PBS SoCal has been left with a giant hole in its schedule – and potentially its pocketbook – with the ending of hugely popular show “Downton Abbey.”

Now the flagship station for PBS in Southern California has the challenge of replacing the British period drama, which drew a mighty national audience of nearly 10 million viewers with its March 6 series finale, according to Nielsen ratings.

As a public TV station, which its annual report shows gets more than half its funding from member donations, the end of “Downton” brings financial worries as well.

During the most recent membership campaign at the end of last year, PBS SoCal said that it raised more than $1 million in contributions from 6,530 viewers throughout Southern California.

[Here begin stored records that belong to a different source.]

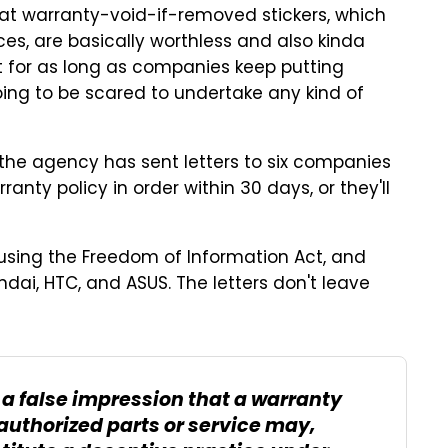
hat warranty-void-if-removed stickers, which
ces, are basically worthless and also kinda
ut for as long as companies keep putting
oing to be scared to undertake any kind of
 the agency has sent letters to six companies
ranty policy in order within 30 days, or they'll
using the Freedom of Information Act, and
ndai, HTC, and ASUS. The letters don't leave
 a false impression that a warranty
authorized parts or service may,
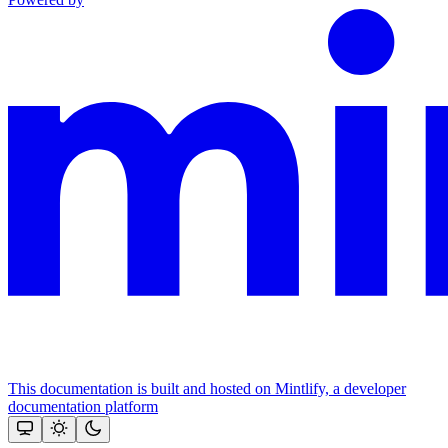
This documentation is built and hosted on Mintlify, a developer
documentation platform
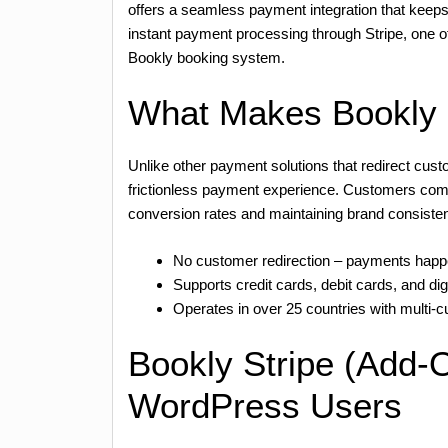
offers a seamless payment integration that keep
instant payment processing through Stripe, one of
Bookly booking system.
What Makes Bookly S
Unlike other payment solutions that redirect cus
frictionless payment experience. Customers compl
conversion rates and maintaining brand consiste
No customer redirection – payments happe
Supports credit cards, debit cards, and digi
Operates in over 25 countries with multi-
Bookly Stripe (Add-O
WordPress Users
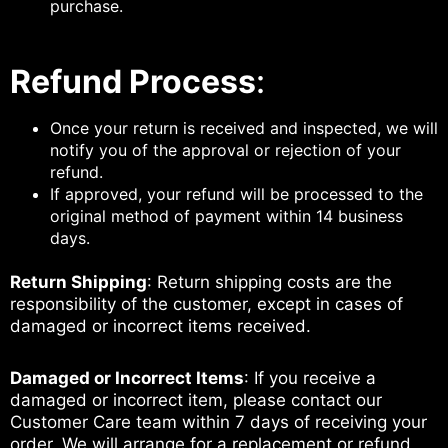
purchase.
Refund Process
:
Once your return is received and inspected, we will
notify you of the approval or rejection of your
refund.
If approved, your refund will be processed to the
original method of payment within 14 business
days.
Return Shipping
: Return shipping costs are the
responsibility of the customer, except in cases of
damaged or incorrect items received.
Damaged or Incorrect Items
: If you receive a
damaged or incorrect item, please contact our
Customer Care team within 7 days of receiving your
order. We will arrange for a replacement or refund,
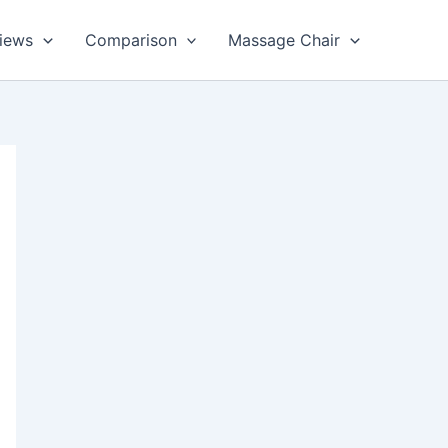
views
Comparison
Massage Chair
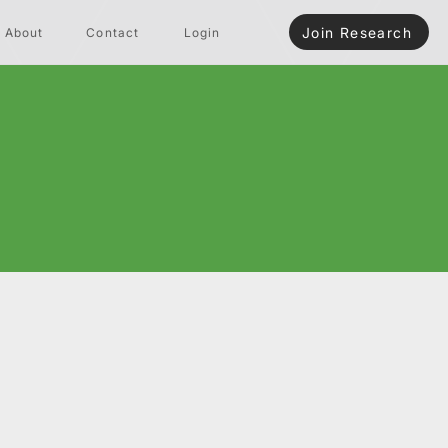
Join Research
About
Contact
Login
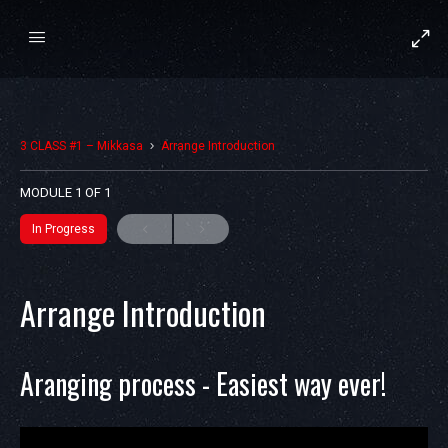
3 CLASS #1 – Mikkasa
Arrange Introduction
MODULE 1
OF 1
In Progress
Arrange Introduction
Aranging process - Easiest way ever!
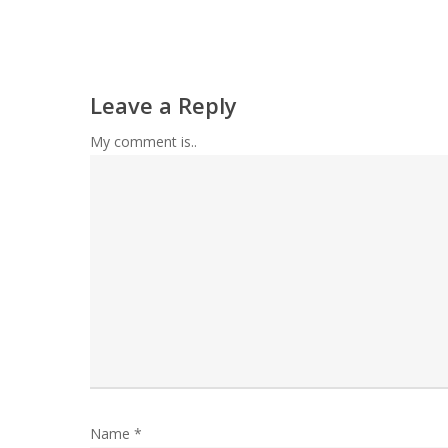
Leave a Reply
My comment is..
Name
*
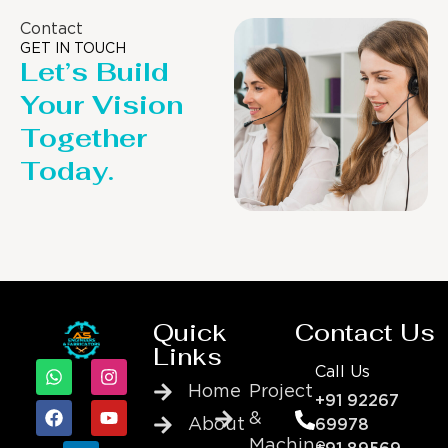
Contact
GET IN TOUCH
Let’s Build
Your Vision
Together
Today.
Quick
Contact Us
Links
Call Us
Home
Project
+91 92267
&
About
69978
Machine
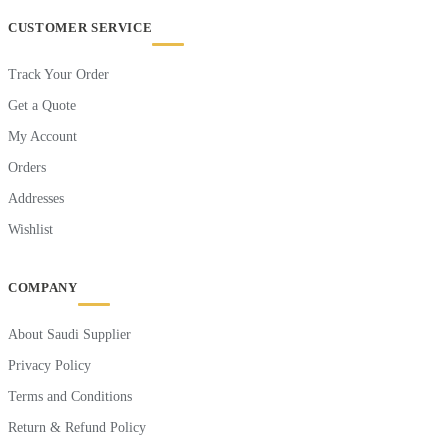
CUSTOMER SERVICE
Track Your Order
Get a Quote
My Account
Orders
Addresses
Wishlist
COMPANY
About Saudi Supplier
Privacy Policy
Terms and Conditions
Return & Refund Policy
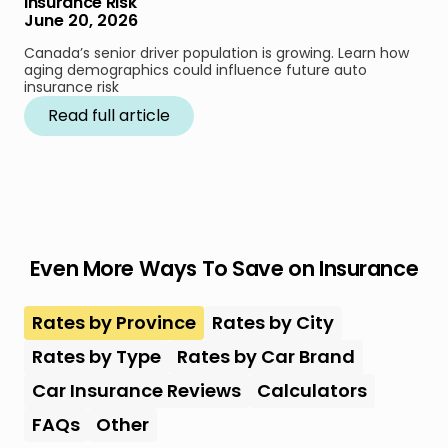
Insurance Risk
June 20, 2026
Canada’s senior driver population is growing. Learn how
aging demographics could influence future auto
insurance risk
Read full article
Even More Ways To Save on Insurance
Rates by Province
Rates by City
Rates by Type
Rates by Car Brand
Car Insurance Reviews
Calculators
FAQs
Other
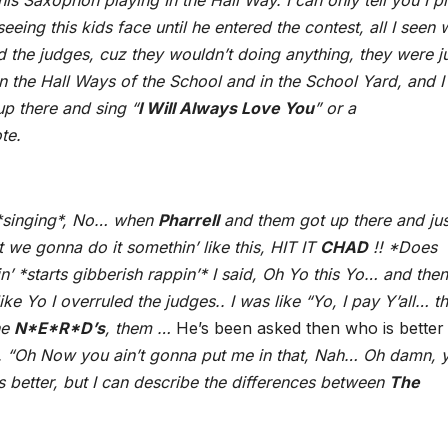
s Saxophon playing In the Hall Way. I can only tell you I p
eeing this kids face until he entered the contest, all I seen
ed the judges, cuz they wouldn’t doing anything, they were j
n the Hall Ways of the School and in the School Yard, and I
up there and sing “
I Will Always Love You
” or a
te.
 *singing*, No… when
Pharrell
and them got up there and jus
t we gonna do it somethin’ like this, HIT IT
CHAD
!! *Does
tin’ *starts gibberish rappin’* I said, Oh Yo this Yo… and then
e Yo I overruled the judges.. I was like “Yo, I pay Y’all… thi
he
N*E*R*D’s
, them …
He’s been asked then who is better
. “Oh Now you ain’t gonna put me in that, Nah… Oh damn, 
 is better, but I can describe the differences between
The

But “Downton” is not the only high-profile recent departure, as January saw iconic children’s program “Sesame Street” jumping from PBS station to premium cable channel HBO under a new five-year deal.

However, executives at PBS SoCal said they are not pressing the panic button, as they feel a string of shows they have in the pipeline will fill the quality gap.

“While we’ll miss ‘Downton Abbey,’ drama is stronger than ever on PBS,” said Andy Russell, chief executive at PBS SoCal. “We have a strong lineup of dramas with great scripts, costumes and scenery – cast with talented actors. That’s what audiences liked so much about ‘Downton.’”

He added that new children’s shows and previously aired “Sesame Street” episodes will continue to keep the kids happy.

But some TV industry analysts believe PBS should be worried.

‘Once in a lifetime’

“There will never be another ‘Downton Abbey,’” said Mary Murphy, senior lecturer at USC’s Annenberg School of Communication and Journalism and longtime critic for TV Guide. “That kind of quality, historical perspective, heart and soapy storylines comes around once in a TV lifetime. There is talk of a movie, but that may be a mistake or a fantasy, and it surely won’t be equal to a weekly installment of the Crawley family.”

PBS SoCal is the third-most-watched PBS station in the United States; New York and Chicago are first and second, respectively. For nearly 50 years, PBS has been serving up educational and cultural programming, news and documentaries to its 350 local member stations, without commercial support.

But “Downton” has been its biggest ever hit. For the past six years, the critically acclaimed multiaward-winning drama has captured viewers’ imaginations and in the process boosted PBS ratings, revenues and membership.

Its traditional January-March slot will go next year to new British series “Victoria,” which will star former “Doctor Who” actress Jenna Coleman as a young Queen Victoria. That show is said to have the same mix of top production values and period intrigue that were “Downton” hallmarks.

Until then, returning British period dramas, including “Mr. Selfridge,” “Call the Midwife” and “Grantchester,” will keep PBS SoCal as “the destination for drama,” according to station spokeswoman Jennifer Vides.

But while it looks to the future, the station certainly recognizes what it is losing.

“‘Downton’ started well; season two did better – audiences grew and a fan base developed. The next year, ‘Downton Abbey’ became one of the most popular series on television, as word spread and new fans found it on Netflix and Amazon. And by season four, the show became a genuine phenomenon – the highest-rated drama series ever on PBS,” said PBS SoCal CEO Russell.

Indeed, the PBS SoCal ratings for “Downton” have been at or above the national average, and as viewership grew over the years, so did the station’s subscriber numbers.

Also impressive has been local community support of the show. Hundreds of dedicated fans of the series showed up in full costume at local screenings around Los Angeles County and more than 100,000 people came to see the “Downton Abbey” float at January’s Rose Parade in Pasadena.

Bye-Bye, Birdie

Finances prompted the departure of another longtime PBS favorite, “Sesame Street.” The educational show, featuring beloved characters such as Big Bird, lost a reported $11 million in 2014 due in large part to a decline in DVD sales brought about by an increase in streaming, prompting New York production company Sesame Workshop to give up its longstanding exclusive deal with PBS for a new deal with HBO.

PBS will still broadcast the show’s episodes for free – just nine months after they’ve aired on HBO and the station will feature reruns until then. What does that mean for PBS SoCal’s tiniest viewers?

“‘Sesame Street’ is still a part of the PBS family,” said Russell. “Kids can still tune in to see their friends Big Bird and Elmo for free every day on PBS SoCal.”

And they’re likely the ones who will be tuning in most, whether its online or in front of the TV. According to the station’s annual report, 25 million PBS Kids videos are streamed monthly in Southern California, and 12 hours of children’s programming are aired daily on traditional TV, reaching 18 million viewers across six counties.

“We continue to be the destination for educational kids’ programming and have a very healthy pipeline,” said Russell.